Looking at the 10 cases presented in Table 8, we see that the combined economic benefit is between €116 m and € 299 m following the low-high scenarios presented in detail in the cases themselves.
Analysis of Environmental Benefits
As discussed in the methods section, SeBS focusses directly on the change induced by the use of satellite data, either directly or indirectly. In that regard, the study of multiple cases where the operational use of Sentinel data empowers more informed decisions has allowed us to pinpoint a wide variety of environmental benefits typically experienced further down the value chain.
Reduced Pollution
The use of Sentinel-enabled services often leads to reduced amounts of pollutants in key resources (e.g., watercourses or the atmosphere). This is quite prevalent in agricultural cases, where Sentinel-enabled services (see the cases of Farm Management in Denmark27 and Poland28) can contain the quantity of fertilisers and pesticides infiltrating into the groundwater and eventually affecting the occurrence of algal blooms. Similarly, reduced use of fuel and/or emissions thanks to better ship routing can have a very positive environmental impact, as indicated in the two cases of satellite-enabled navigation through sea-ice in the Baltic29 and in Greenland30.

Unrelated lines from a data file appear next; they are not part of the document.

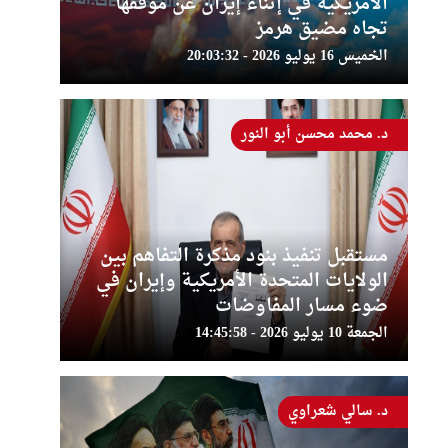
الأمريكية في إثناء إيران عن موقفها
تجاه مضيق هرمز
الخميس 16 يوليو 2026 - 20:03:32
د. محمد محسن أبو النور
مستقبل تنفيذ بنود مذكرة التفاهم بين
الولايات المتحدة الأمريكية وإيران في
ضوء مسار المفاوضات
الجمعة 10 يوليو 2026 - 14:45:58
د. سالي شعراوي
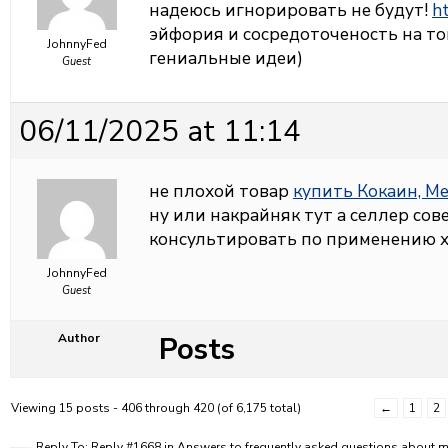
надеюсь игнорировать не будут!
ht
эйфория и сосредоточеность на том
JohnnyFed
гениальные идеи)
Guest
06/11/2025 at 11:14
не плохой товар
купить Кокаин, М
ну или накрайняк тут а селлер со
консультировать по применению х
JohnnyFed
Guest
Posts
Author
Viewing 15 posts - 406 through 420 (of 6,175 total)
←
1
2
Reply To: Reply #1668 in Answers to frequently asked questions about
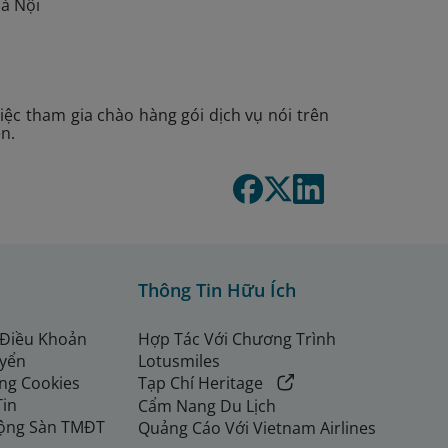
Hà Nội
việc tham gia chào hàng gói dịch vụ nói trên
ên.
Thông Tin Hữu Ích
 Điều Khoản
Hợp Tác Với Chương Trình
uyển
Lotusmiles
ng Cookies
Tạp Chí Heritage
Tin
Cẩm Nang Du Lịch
ộng Sàn TMĐT
Quảng Cáo Với Vietnam Airlines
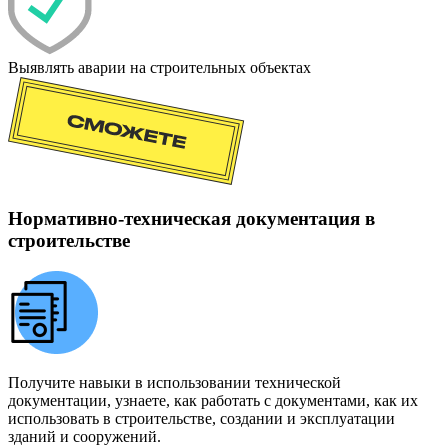
Выявлять аварии на строительных объектах
Нормативно-техническая документация в
строительстве
Получите навыки в использовании технической
документации, узнаете, как работать с документами, как их
использовать в строительстве, создании и эксплуатации
зданий и сооружений.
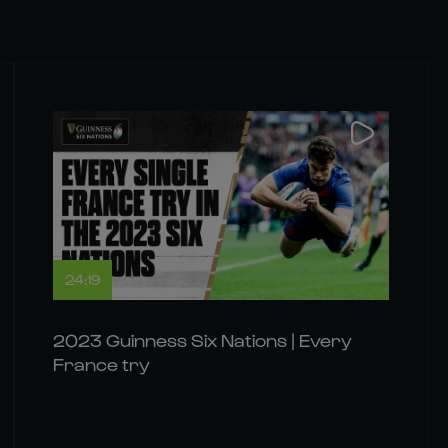
24:19
2023 Guinness Six Nations | Every
France try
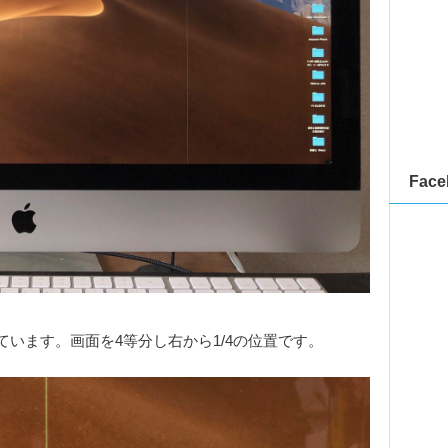
Face
います。画面を4等分し右から1/4の位置です。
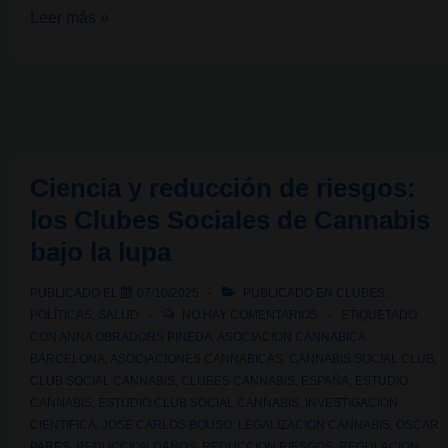
Estándares
Leer más »
en
el
cannabis:
El
Índice
Ciencia y reducción de riesgos:
de
Psicoactividad
los Clubes Sociales de Cannabis
del
bajo la lupa
Cannabis
PUBLICADO EL
07/10/2025
PUBLICADO EN
CLUBES
,
POLÍTICAS
,
SALUD
NO HAY COMENTARIOS
ETIQUETADO
CON
ANNA OBRADORS PINEDA
,
ASOCIACION CANNABICA
BARCELONA
,
ASOCIACIONES CANNABICAS
,
CANNABIS SOCIAL CLUB
,
CLUB SOCIAL CANNABIS
,
CLUBES CANNABIS
,
ESPAÑA
,
ESTUDIO
CANNABIS
,
ESTUDIO CLUB SOCIAL CANNABIS
,
INVESTIGACION
CIENTIFICA
,
JOSE CARLOS BOUSO
,
LEGALIZACION CANNABIS
,
OSCAR
PARES
,
REDUCCION DAÑOS
,
REDUCCION RIESGOS
,
REGULACION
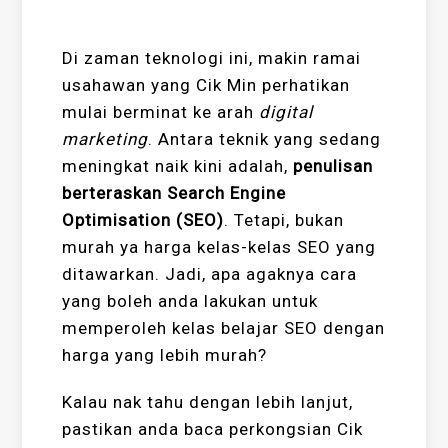
Di zaman teknologi ini, makin ramai
usahawan yang Cik Min perhatikan
mulai berminat ke arah
digital
marketing
. Antara teknik yang sedang
meningkat naik kini adalah,
penulisan
berteraskan Search Engine
Optimisation (SEO)
. Tetapi, bukan
murah ya harga kelas-kelas SEO yang
ditawarkan. Jadi, apa agaknya cara
yang boleh anda lakukan untuk
memperoleh kelas belajar SEO dengan
harga yang lebih murah?
Kalau nak tahu dengan lebih lanjut,
pastikan anda baca perkongsian Cik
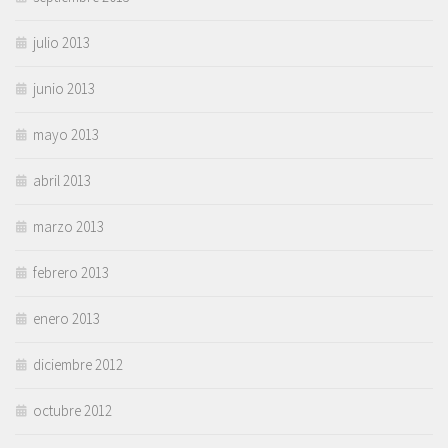
julio 2013
junio 2013
mayo 2013
abril 2013
marzo 2013
febrero 2013
enero 2013
diciembre 2012
octubre 2012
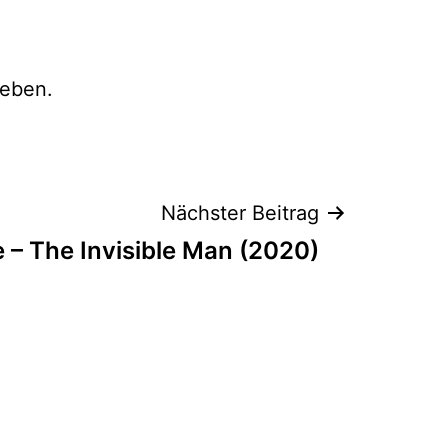
eben.
Nächster Beitrag
 – The Invisible Man (2020)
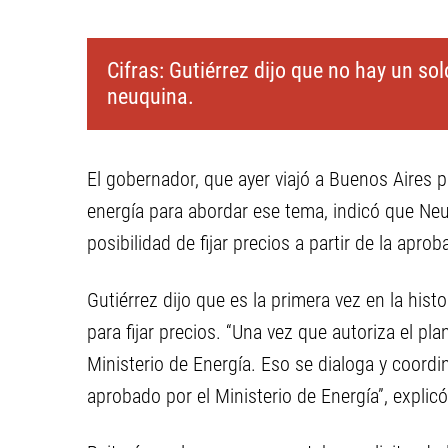
Cifras: Gutiérrez dijo que no hay un so
neuquina.
El gobernador, que ayer viajó a Buenos Aires p
energía para abordar ese tema, indicó que Neuq
posibilidad de fijar precios a partir de la apr
Gutiérrez dijo que es la primera vez en la hist
para fijar precios. “Una vez que autoriza el pl
Ministerio de Energía. Eso se dialoga y coordi
aprobado por el Ministerio de Energía”, explicó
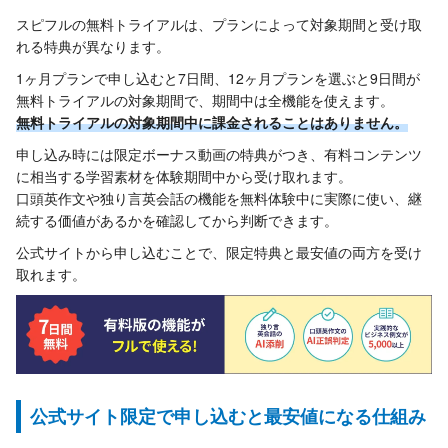
スピフルの無料トライアルは、プランによって対象期間と受け取
れる特典が異なります。
1ヶ月プランで申し込むと7日間、12ヶ月プランを選ぶと9日間が
無料トライアルの対象期間で、期間中は全機能を使えます。
無料トライアルの対象期間中に課金されることはありません。
申し込み時には限定ボーナス動画の特典がつき、有料コンテンツ
に相当する学習素材を体験期間中から受け取れます。
口頭英作文や独り言英会話の機能を無料体験中に実際に使い、継
続する価値があるかを確認してから判断できます。
公式サイトから申し込むことで、限定特典と最安値の両方を受け
取れます。
公式サイト限定で申し込むと最安値になる仕組み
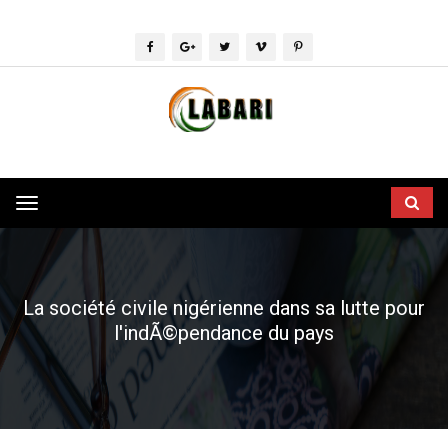
Toggle
navigation
La société civile nigérienne dans sa lutte pour
l'indÃ©pendance du pays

Reduced Impact on Biodiversity
Thanks to reduced pollution, as discussed above, Sentinel-enabled services can also help to protect biodiversity and critical ecosystems. This is further supported by early detection of environmental threats, perhaps best illustrated in the case of Water Quality Management in Germany31, where Harmful Algae Blooms can be accurately identified and monitored allowing for better protection of biodiversity in various water bodies. Similarly, by helping palm oil supply chain companies to fulfil their sustainability commitments around no deforestation, Sentinel-based services also contribute to the preservation of local biodiversity such as Orangutans. Another consideration is that of the impact of natural disasters on the environment. This has been highlighted in the case of Flood Management in Ireland32, where the civil protection agency and regional authorities have been able to perform better emergency management thanks to the use of Sentinel-enabled flood maps. This, in turn, has helped reduce the impact of flooding on important habitats and on wildlife.

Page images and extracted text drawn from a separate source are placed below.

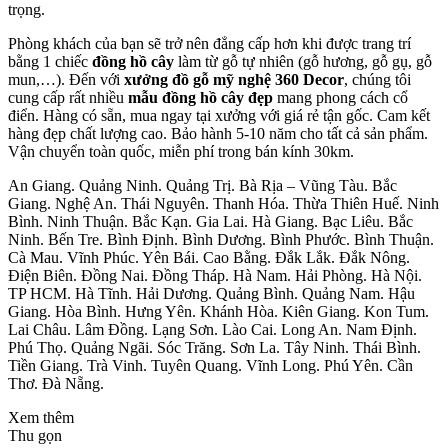
trọng.
Phòng khách của bạn sẽ trở nên đẳng cấp hơn khi được trang trí
bằng 1 chiếc
đồng hồ cây
làm từ gỗ tự nhiên (gỗ hương, gỗ gụ, gỗ
mun,…). Đến với
xưởng đồ gỗ mỹ nghệ 360 Decor
, chúng tôi
cung cấp rất nhiều
mẫu đồng hồ cây đẹp
mang phong cách cổ
điển. Hàng có sẵn, mua ngay tại xưởng với giá rẻ tận gốc. Cam kết
hàng đẹp chất lượng cao. Bảo hành 5-10 năm cho tất cả sản phẩm.
Vận chuyển toàn quốc, miễn phí trong bán kính 30km.
An Giang. Quảng Ninh. Quảng Trị. Bà Rịa – Vũng Tàu. Bắc
Giang. Nghệ An. Thái Nguyên. Thanh Hóa. Thừa Thiên Huế. Ninh
Bình. Ninh Thuận. Bắc Kạn. Gia Lai. Hà Giang. Bạc Liêu. Bắc
Ninh. Bến Tre. Bình Định. Bình Dương. Bình Phước. Bình Thuận.
Cà Mau. Vĩnh Phúc. Yên Bái. Cao Bằng. Đắk Lắk. Đắk Nông.
Điện Biên. Đồng Nai. Đồng Tháp. Hà Nam. Hải Phòng. Hà Nội.
TP HCM. Hà Tĩnh. Hải Dương. Quảng Bình. Quảng Nam. Hậu
Giang. Hòa Bình. Hưng Yên. Khánh Hòa. Kiên Giang. Kon Tum.
Lai Châu. Lâm Đồng. Lạng Sơn. Lào Cai. Long An. Nam Định.
Phú Thọ. Quảng Ngãi. Sóc Trăng. Sơn La. Tây Ninh. Thái Bình.
Tiền Giang. Trà Vinh. Tuyên Quang. Vĩnh Long. Phú Yên. Cần
Thơ. Đà Nẵng.
Xem thêm
Thu gọn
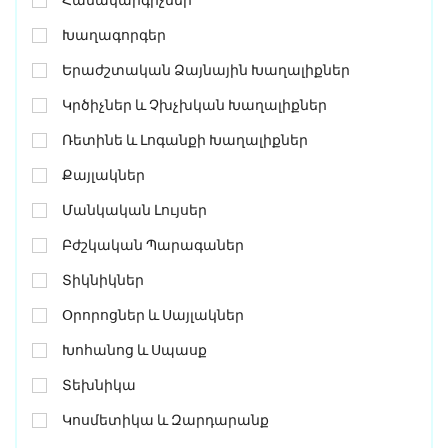
Համակարգիչներ
Խաղագորգեր
Երաժշտական Ձայնային Խաղալիքներ
Կրծիչներ ԵՒ Չխչխկան Խաղալիքներ
Ռետինե ԵՒ Լոգանքի Խաղալիքներ
Քայլակներ
Մանկական Լույսեր
Բժշկական Պարագաներ
Տիկնիկներ
Օրորոցներ ԵՒ Սայլակներ
Խոհանոց ԵՒ Սպասք
Տեխնիկա
Կոսմետիկա ԵՒ Զարդարանք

Reduced Natural Resources Depletion
The use of Sentinel-enabled services can also help competent authorities to prevent or reduce the depletion of natural resources. In the case of Aquifer Management in Spain33, the local River Basin Authority is taking advantage of the accurate, long-term monitoring of the operation of extraction wells, to optimise their use and promote more sustainable management of the aquifer. This in turn helps to reduce the occurrence of effects such as ground erosion and the appearance of gullies.

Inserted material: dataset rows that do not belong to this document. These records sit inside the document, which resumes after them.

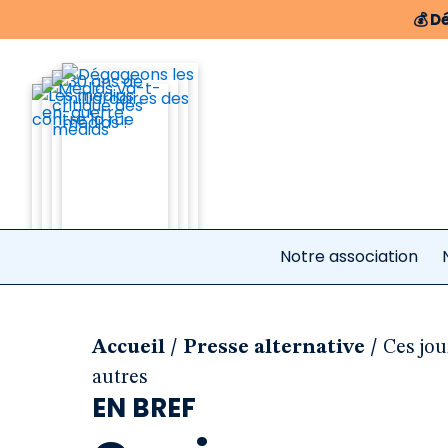
💰
Dé
Notre association
/
/
Accueil
Presse alternative
Ces jou
autres
EN BREF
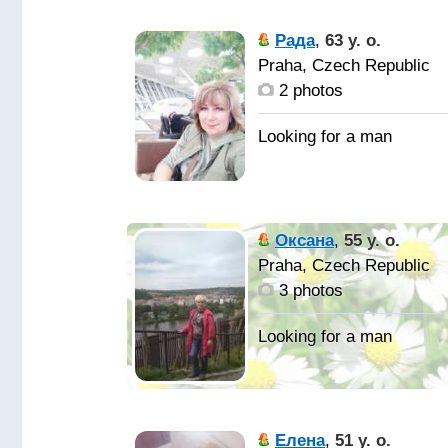
Рада
,
63 y. o.
Praha, Czech Republic
2 photos
Oксана
,
55 y. o.
Praha, Czech Republic
3 photos
Елена
,
51 y. o.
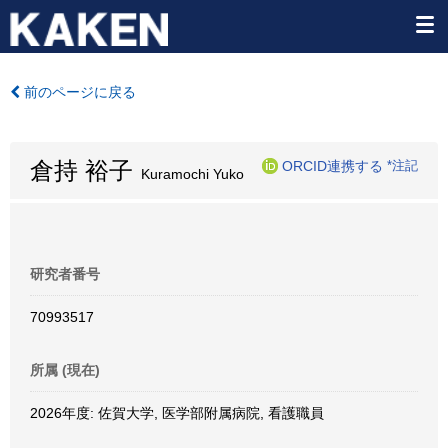
前のページに戻る
倉持 裕子
ORCID連携する
*注記
Kuramochi Yuko
研究者番号
70993517
所属 (現在)
2026年度: 佐賀大学, 医学部附属病院, 看護職員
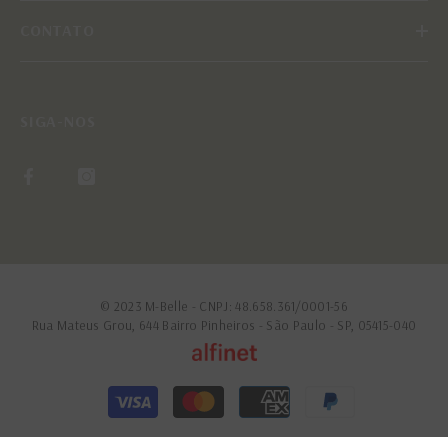
CONTATO
SIGA-NOS
© 2023 M-Belle - CNPJ: 48.658.361/0001-56
Rua Mateus Grou, 644 Bairro Pinheiros - São Paulo - SP, 05415-040
Formas
de
pagamento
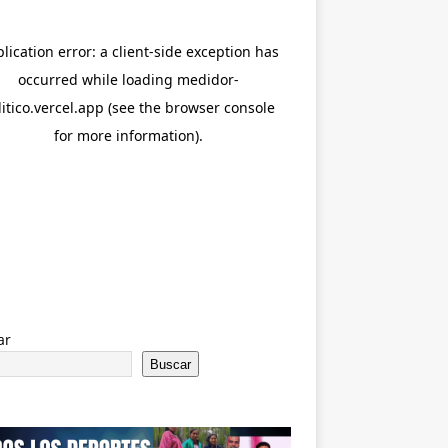
ar
Buscar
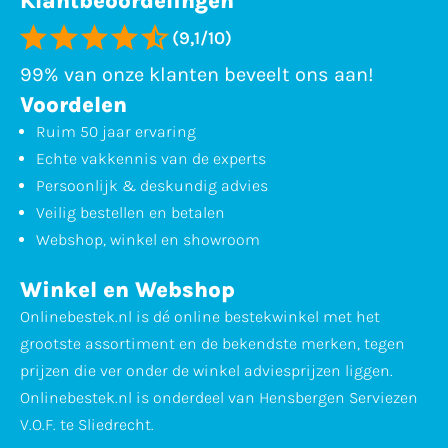
Klantbeoordelingen
(9,1/10)
99% van onze klanten beveelt ons aan!
Voordelen
Ruim 50 jaar ervaring
Echte vakkennis van de experts
Persoonlijk & deskundig advies
Veilig bestellen en betalen
Webshop, winkel en showroom
Winkel en Webshop
Onlinebestek.nl is dé online bestekwinkel met het
grootste assortiment en de bekendste merken, tegen
prijzen die ver onder de winkel adviesprijzen liggen.
Onlinebestek.nl is onderdeel van Hensbergen Serviezen
V.O.F. te Sliedrecht.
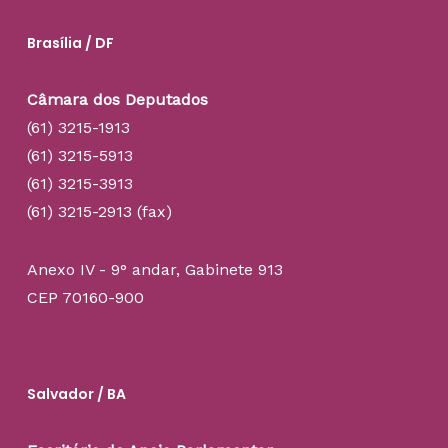
Brasília / DF
Câmara dos Deputados
(61) 3215-1913
(61) 3215-5913
(61) 3215-3913
(61) 3215-2913 (fax)
Anexo IV - 9° andar, Gabinete 913
CEP 70160-900
Salvador / BA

Reduced Impact on Natural Resources
We should note that whilst the SEBS study has shed light onto the various environmental benefits experienced by actors in the value chain, it has not pursued a deeper analysis that would establish stronger causal links between the use of Sentinel-enabled services for the improvement of certain practices (e.g., crop cultivation) and the occurrence of harmful environmental impacts. This would require dedicated investigations that are out of scope of our current work.
Analysis of Regulatory Benefits
The use of Sentinel data often has a profound impact on the design and implementation of regulatory measures and policies, as documented in several of the cases studied under SeBS.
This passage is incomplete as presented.